Thanks!
So just to clarify, the difference between this code:
astore = []
a = [1,2]
b = similar(a)
for j = 1:5
for i = eachindex(a)
ai = a[i]
b[i] = ai + 1
end
a = b
push!(astore,a);
println(astore)
end
and this code
astore = []
a = [1,2]
for j = 1:5
b = similar(a)
for i = eachindex(a)
ai = a[i]
b[i] = ai + 1
end
a = b
push!(astore,a);
println(astore)
end
On Monday, 14 December 2015 11:22:20 UTC+11, Yichao Yu wrote:
>
> On Sun, Dec 13, 2015 at 6:59 PM, Thomas Moore <[email protected]
> <javascript:>> wrote:
> > Hi,
> >
> > Your explanation makes sense, but, coming from MATLAB, I must admit I'm
> not
> > familiar with the numerical values of a particular array (in this case
> > astore) changing when another variable (in this case a) is changed.
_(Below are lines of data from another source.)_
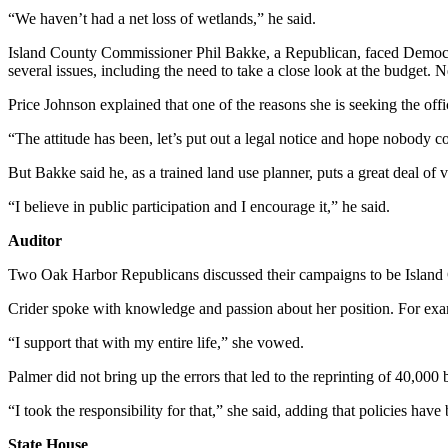
“We haven’t had a net loss of wetlands,” he said.
The
Bridge
Island County Commissioner Phil Bakke, a Republican, faced Democra
several issues, including the need to take a close look at the budget. N
Submit an
Price Johnson explained that one of the reasons she is seeking the off
Engagement
Announcement
“The attitude has been, let’s put out a legal notice and hope nobody c
Submit a
But Bakke said he, as a trained land use planner, puts a great deal of v
Wedding
“I believe in public participation and I encourage it,” he said.
Announcement
Auditor
Submit a Birth
Announcement
Two Oak Harbor Republicans discussed their campaigns to be Island Co
Crider spoke with knowledge and passion about her position. For exam
Opinion
“I support that with my entire life,” she vowed.
Letters
to the
Palmer did not bring up the errors that led to the reprinting of 40,000
Editor
“I took the responsibility for that,” she said, adding that policies ha
Submit
State House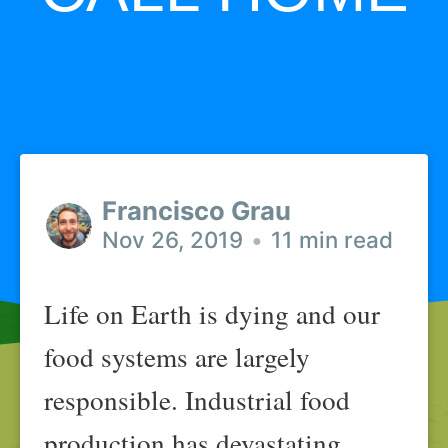
Francisco Grau
Nov 26, 2019
•
11 min read
Life on Earth is dying and our
food systems are largely
responsible. Industrial food
production has devastating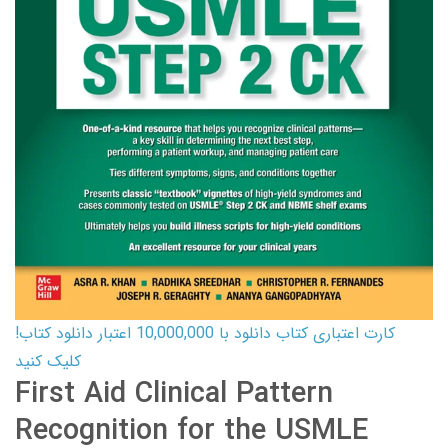
کارت اعتباری کتاب دانلود با 10,000,000 اعتبار دانلود کتاب!
کلیک کنید
First Aid Clinical Pattern
Recognition for the USMLE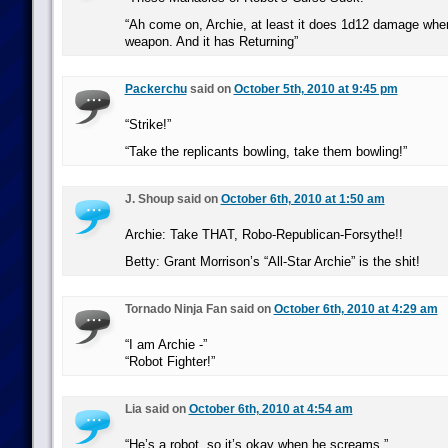
“Ah come on, Archie, at least it does 1d12 damage whe
weapon. And it has Returning”
Packerchu
said on
October 5th, 2010 at 9:45 pm
“Strike!”
“Take the replicants bowling, take them bowling!”
J. Shoup said on
October 6th, 2010 at 1:50 am
Archie: Take THAT, Robo-Republican-Forsythe!!
Betty: Grant Morrison’s “All-Star Archie” is the shit!
Tornado Ninja Fan said on
October 6th, 2010 at 4:29 am
“I am Archie -”
“Robot Fighter!”
Lia said on
October 6th, 2010 at 4:54 am
“He’s a robot, so it’s okay when he screams.”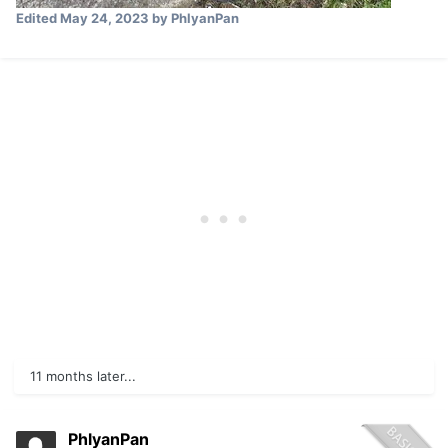
Edited
May 24, 2023
by PhlyanPan
11 months later...
PhlyanPan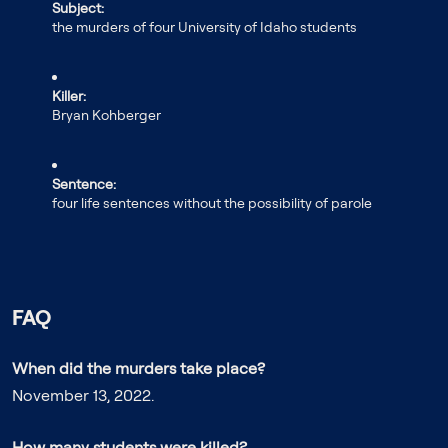
Subject:
the murders of four University of Idaho students
Killer:
Bryan Kohberger
Sentence:
four life sentences without the possibility of parole
FAQ
When did the murders take place?
November 13, 2022.
How many students were killed?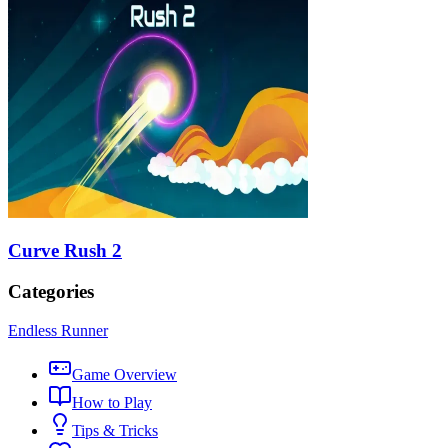
Curve Rush 2
Categories
Endless Runner
Game Overview
How to Play
Tips & Tricks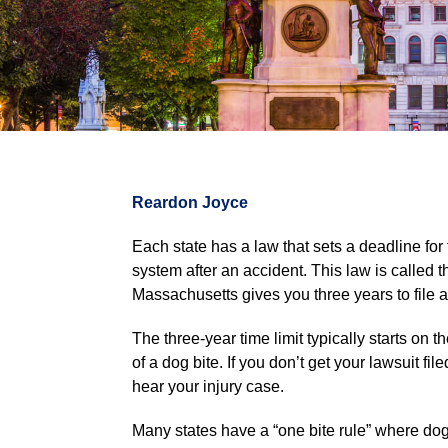
Reardon Joyce
Each state has a law that sets a deadline for fi
system after an accident. This law is called 
Massachusetts gives you three years to file a
The three-year time limit typically starts on 
of a dog bite. If you don’t get your lawsuit fi
hear your injury case.
Many states have a “one bite rule” where dog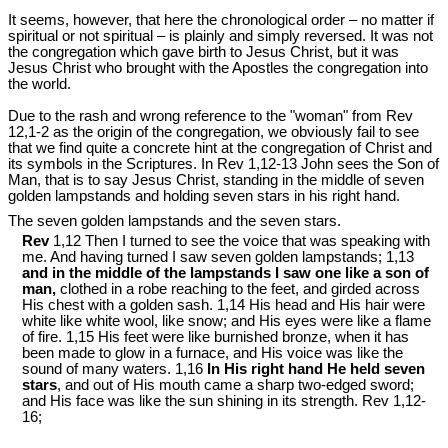
It seems, however, that here the chronological order – no matter if
spiritual or not spiritual – is plainly and simply reversed. It was not
the congregation which gave birth to Jesus Christ, but it was
Jesus Christ who brought with the Apostles the congregation into
the world.
Due to the rash and wrong reference to the "woman" from Rev
12
,1-2 as the origin of the congregation, we obviously fail to see
that we find quite a concrete hint at the congregation of Christ and
its symbols in the Scriptures. In Rev 1
,12-13 John sees the Son of
Man, that is to say Jesus Christ, standing in the middle of seven
golden lampstands and holding seven stars in his right hand.
The seven golden lampstands and the seven stars.
Rev
1,12 Then I turned to see the voice that was speaking with
me. And having turned I saw seven golden lampstands; 1,13
and in the middle of the lampstands I saw one like a son of
man,
clothed in a robe reaching to the feet, and girded across
His chest with a golden sash. 1,14 His head and His hair were
white like white wool, like snow; and His eyes were like a flame
of fire. 1,15 His feet were like burnished bronze, when it has
been made to glow in a furnace, and His voice was like the
sound of many waters. 1,16
In His right hand He held seven
stars
, and out of His mouth came a sharp two-edged sword;
and His face was like the sun shining in its strength. Rev 1
,12-
16;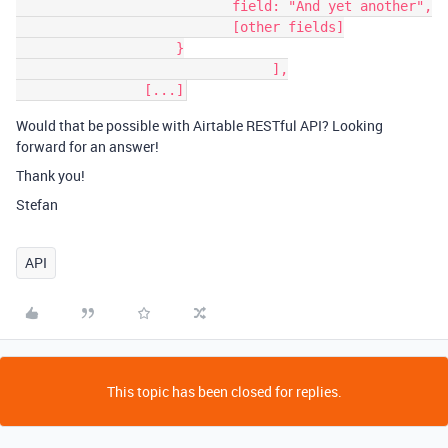
                           field: "And yet another",

                           [other fields]

                    }

				],

Would that be possible with Airtable RESTful API? Looking
forward for an answer!
Thank you!
Stefan
API
This topic has been closed for replies.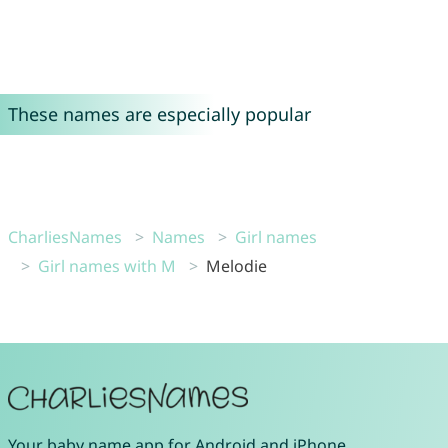
These names are especially popular
CharliesNames
Names
Girl names
Girl names with M
Melodie
Your
baby name app
for
Android
and
iPhone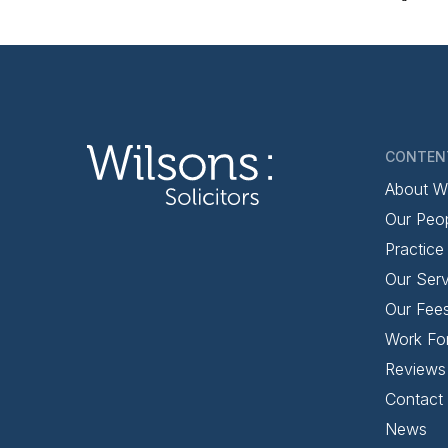
CONTEN
About W
Our Peo
Practice
Our Serv
Our Fee
Work Fo
Reviews
Contact
News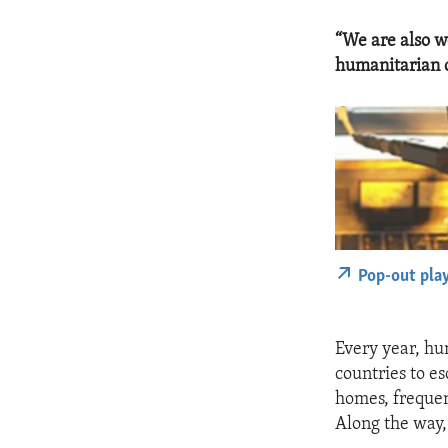
“We are also w
humanitarian c
Pop-out pla
Every year, hu
countries to es
homes, frequen
Along the way,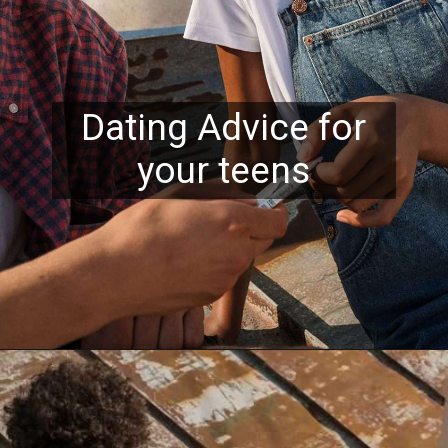
Dating Advice for
your teens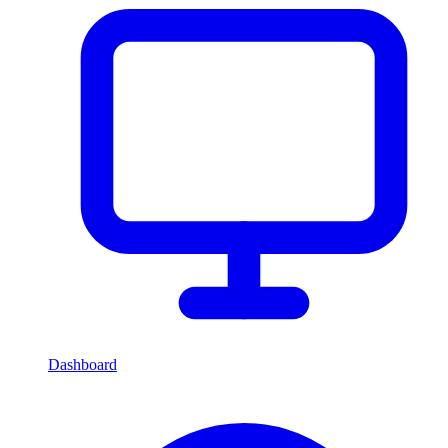
Dashboard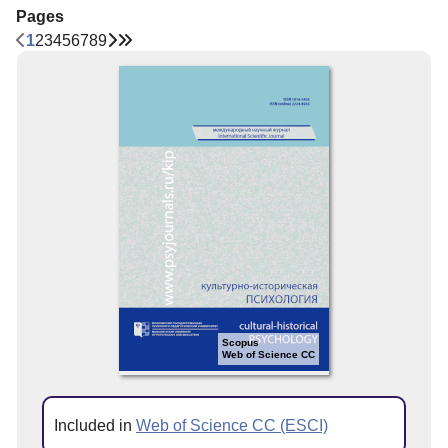
Pages
1
2
3
4
5
6
7
8
9
Scopus
Web of Science CC
Included in
Web of Science CC (ESCI)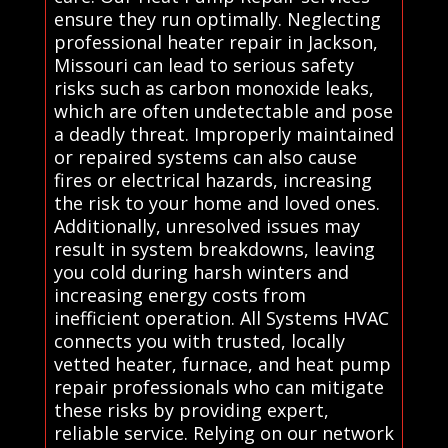
ensure they run optimally. Neglecting
professional heater repair in Jackson,
Missouri can lead to serious safety
risks such as carbon monoxide leaks,
which are often undetectable and pose
a deadly threat. Improperly maintained
or repaired systems can also cause
fires or electrical hazards, increasing
the risk to your home and loved ones.
Additionally, unresolved issues may
result in system breakdowns, leaving
you cold during harsh winters and
increasing energy costs from
inefficient operation. All Systems HVAC
connects you with trusted, locally
vetted heater, furnace, and heat pump
repair professionals who can mitigate
these risks by providing expert,
reliable service. Relying on our network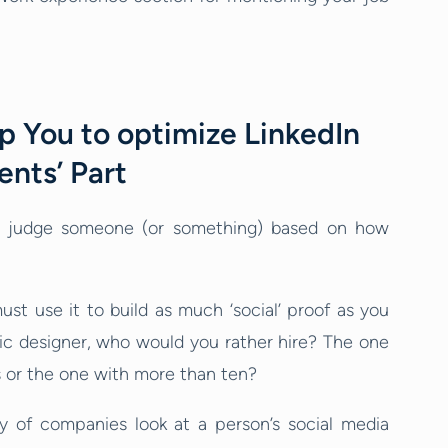
p You to optimize LinkedIn
ents’ Part
e judge someone (or something) based on how
ust use it to build as much ‘social’ proof as you
phic designer, who would you rather hire? The one
or the one with more than ten?
ty of companies look at a person’s social media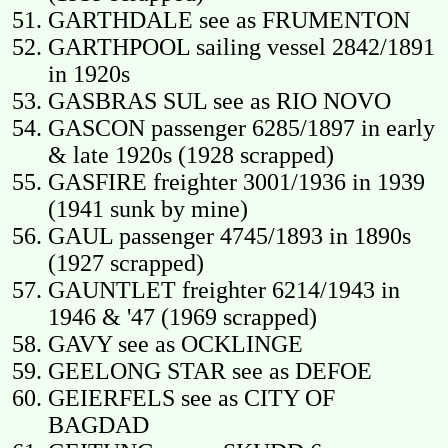
GARTHDALE see as FRUMENTON
GARTHPOOL sailing vessel 2842/1891
in 1920s
GASBRAS SUL see as RIO NOVO
GASCON passenger 6285/1897 in early
& late 1920s (1928 scrapped)
GASFIRE freighter 3001/1936 in 1939
(1941 sunk by mine)
GAUL passenger 4745/1893 in 1890s
(1927 scrapped)
GAUNTLET freighter 6214/1943 in
1946 & '47 (1969 scrapped)
GAVY see as OCKLINGE
GEELONG STAR see as DEFOE
GEIERFELS see as CITY OF
BAGDAD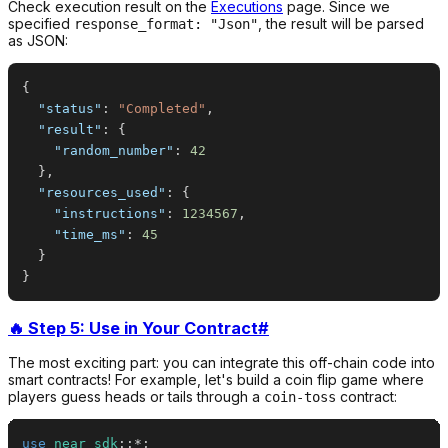
Check execution result on the
Executions
page. Since we
specified
, the result will be parsed
response_format: "Json"
as JSON:
{
"status"
:
"Completed"
,
"result"
:
{
"random_number"
:
42
}
,
"resources_used"
:
{
"instructions"
:
1234567
,
"time_ms"
:
45
}
}
🔥 Step 5: Use in Your Contract
#
The most exciting part: you can integrate this off-chain code into
smart contracts! For example, let's build a coin flip game where
players guess heads or tails through a
contract:
coin-toss
use
near_sdk
::
*
;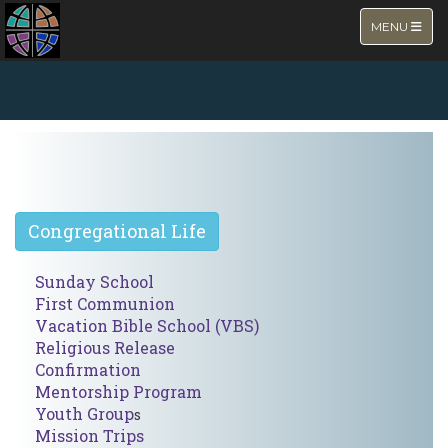
TOGGLE NA
MENU
NEW PAGE
Congregational Life
Sunday School
First Communion
Vacation Bible School (VBS
)
Religious Release
Confirmation
Mentorship Program
Youth Group
s
Mission Trips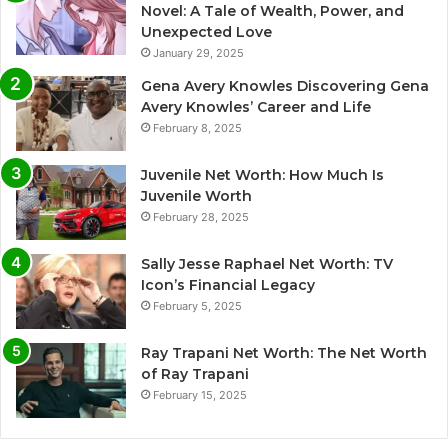
Novel: A Tale of Wealth, Power, and
Unexpected Love
January 29, 2025
Gena Avery Knowles Discovering Gena
Avery Knowles’ Career and Life
February 8, 2025
Juvenile Net Worth: How Much Is
Juvenile Worth
February 28, 2025
Sally Jesse Raphael Net Worth: TV
Icon’s Financial Legacy
February 5, 2025
Ray Trapani Net Worth: The Net Worth
of Ray Trapani
February 15, 2025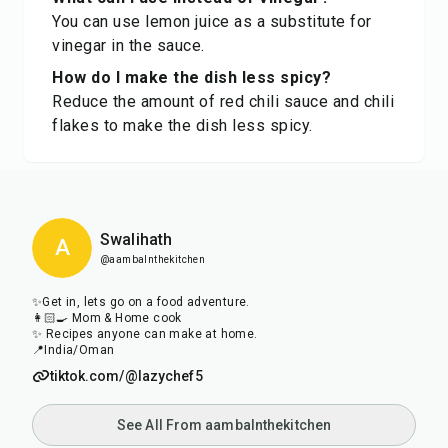
You can use lemon juice as a substitute for
vinegar in the sauce.
How do I make the dish less spicy?
Reduce the amount of red chili sauce and chili
flakes to make the dish less spicy.
Swalihath
A
@aambalnthekitchen
✨Get in, lets go on a food adventure.
👩🏻‍🍳 Mom & Home cook
✨ Recipes anyone can make at home.
📍India/Oman
tiktok.com/@lazychef5
See All From aambalnthekitchen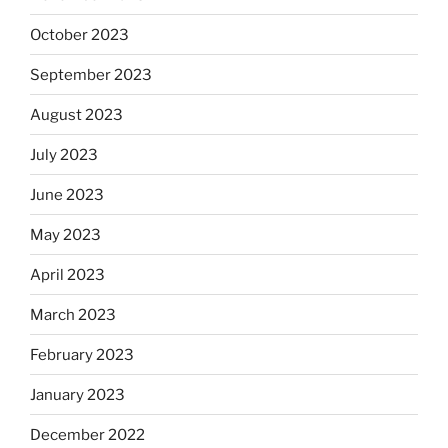
October 2023
September 2023
August 2023
July 2023
June 2023
May 2023
April 2023
March 2023
February 2023
January 2023
December 2022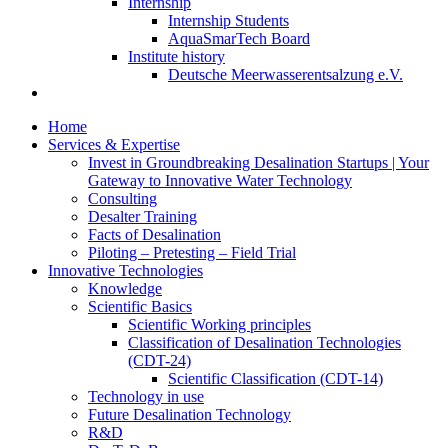
Internship
Internship Students
AquaSmarTech Board
Institute history
Deutsche Meerwasserentsalzung e.V.
Home
Services & Expertise
Invest in Groundbreaking Desalination Startups | Your
Gateway to Innovative Water Technology
Consulting
Desalter Training
Facts of Desalination
Piloting – Pretesting – Field Trial
Innovative Technologies
Knowledge
Scientific Basics
Scientific Working principles
Classification of Desalination Technologies
(CDT-24)
Scientific Classification (CDT-14)
Technology in use
Future Desalination Technology
R&D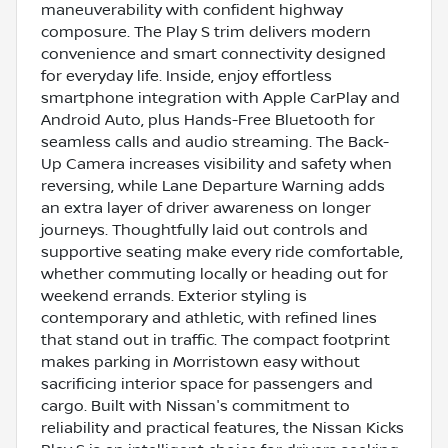
maneuverability with confident highway
composure. The Play S trim delivers modern
convenience and smart connectivity designed
for everyday life. Inside, enjoy effortless
smartphone integration with Apple CarPlay and
Android Auto, plus Hands-Free Bluetooth for
seamless calls and audio streaming. The Back-
Up Camera increases visibility and safety when
reversing, while Lane Departure Warning adds
an extra layer of driver awareness on longer
journeys. Thoughtfully laid out controls and
supportive seating make every ride comfortable,
whether commuting locally or heading out for
weekend errands. Exterior styling is
contemporary and athletic, with refined lines
that stand out in traffic. The compact footprint
makes parking in Morristown easy without
sacrificing interior space for passengers and
cargo. Built with Nissan's commitment to
reliability and practical features, the Nissan Kicks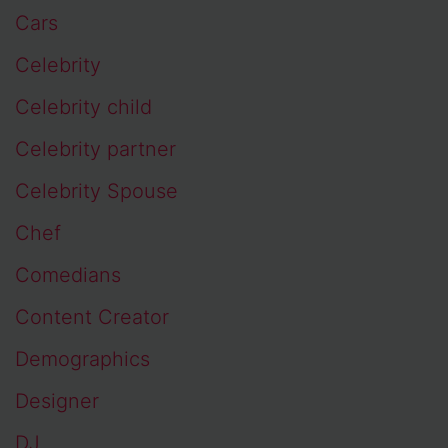
Cars
Celebrity
Celebrity child
Celebrity partner
Celebrity Spouse
Chef
Comedians
Content Creator
Demographics
Designer
DJ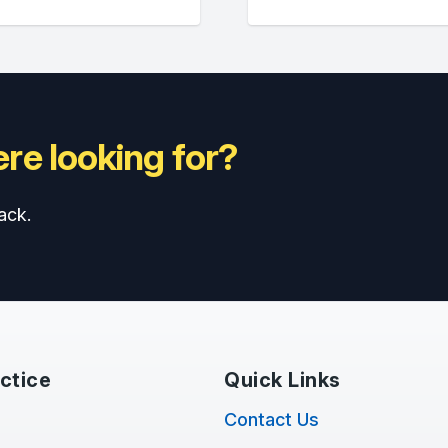
re looking for?
ack.
ctice
Quick Links
Contact Us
I
> hope
> > you don't mind a few follow-up questions :)
> >
> > - Is this behaviour explained somewhere in the Julia docs so people can
> > clearly know which operations create a new array (as in my first
> example)
> > and which operations modify the values of an existing array (as in the
> > second example)?
>
> I don't know if your problem is emphasized enough but the doc for the
> difference between matlab and julia mentioned that assignments are
> always by reference[1] an modifying a object (setindex) will show up
> in all variables referencing it.
>
> [1]
> http://julia.readthedocs.org/en/latest/manual/noteworthy-differences/?highlight=matlab#noteworthy-differences-from-matlab
>
>
> > - Is there a 'Julian' way of getting the result of my first example
> while
> > changing individual elements of 'a' as I've done in the second example?
> In
> > each loop I want to change particular values a[i], and then statically
> store
> > the numerical value of a in astore, before commencing to the next
> iteration
>
> If all what you do is a simple +1 and the first version is the right
> way to do it. If you are doing more complicated things on each
> element, you may consider "devectorize" it in order to avoid allocate
> a lot of intermediates.
>
> e.g.
>
> b = similar(a)
> @inbounds for i in eachindex(a)
> ai = a[i]
> b[i] = ai * (ai + 1) + sin(ai) - sqrt(ai) # or whatever you want
> end
> a = b
>
> > - is there a way to easily do this in Julia?
>
> See above.
>
> >
> > Thanks
> >
> > On Friday, 11 December 2015 17:07:42 UTC+11, [email protected] wrote:
> >>
> >> Looks right to me.
> >>
> >> In the first version `a = a + 1` makes `a` refer to a *new* array with
> >> values one greater and `push!(astore,a)` stores the reference to the
> new
> >> array in `astore`.
> >>
> >> In the second version you modify the values of the array already
> referred
> >> to by `a` and then push a reference to that array, but every time you
> push
> >> it is a reference to the same array, so in the end all you have is lots
> of
> >> references to the same array.
>